14 nov 2006 . Actualizado a las 06:00 h.

LOS SEIS debates previos a las elecciones del 16 de noviembre en las que los socialistas franceses decidirán su candidato a las dos vueltas de las presidenciales del 2007 han sido los suficientes para poner de manifiesto la cara de perro con que se han dado a conocer los encartados y la no demasiada gracia que hace la candidatura de Ségolène Royal a sus competidores. «No entiendo lo que ha pasado -dijo la dama al finalizar el cuarto de esos debates-. Espero que sea la última vez que esto sucede. Cada uno tiene que calmar a sus tropas». Se refería a la bronca, los abucheos y los pitidos con que la militancia socialista adversa dejó bastante claro que no quiere verla ni en pintura. Que la cosa se caliente en un país que ha visto arder 66.581 automóviles en los últimos 18 meses no es demasiado raro. Tampoco lo es el nerviosismo entre un electorado de izquierdas cuyos estandartes antiglobalización y antiamericanos los agita igualmente la derecha, con la que coincide en una apesadumbrada perplejidad ante el hecho de que el producto nacional bruto francés ha pasado a ser el decimoséptimo mundial, cuando hace 25 años ocupaba el séptimo lugar en esa escala. El gasto público francés es del 54% de ese PNB, mientras que en el contexto europeo no pasa del 41%. La deuda pública ha crecido en Francia durante los últimos años mucho más rápidamente que en cualquier otro de los quince países con los que contó hasta hace bien poco la UE. «Francia sufre de una profunda enfermedad» causada por una maquinaria estatal «pesada e inerte» que, de no encontrar cura, «bloqueará la evolución de la sociedad». Lo peor del diagnóstico es que ha quedado postergado por el paso del tiempo.

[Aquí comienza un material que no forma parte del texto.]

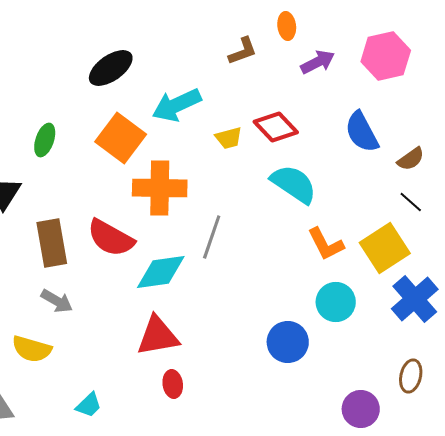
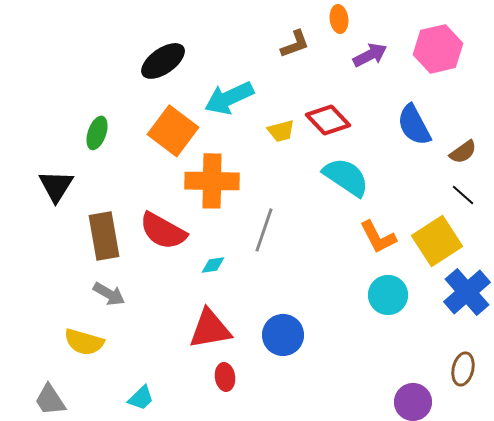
cyan diamond: (161, 272) -> (213, 265), size x0.5
blue circle: (288, 342) -> (283, 335), moved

Esas palabras fueron dichas por Jacques Chirac en 1994. Ségolène Royal ha decidido emprender la cura de ese enfermo con tan poco de imaginario mediante una renovación del modelo político francés, y esa es la iniciativa que ha levantado ampollas entre sus conmilitones. Esas ideas y ribetes de Ségolène Royal, que al parecer son la causa de un descenso en su popularidad del 72 al 57%, tienen que ver con su propuesta de institucionalizar jurados populares que, como mecanismos de una democracia participativa, supervisarían el cumplimiento de los programas desplegados por los candidatos a los cargos de la democracia representativa. Los rivales de Royal defienden, por el contrario, que lo importante es ganar, no participar.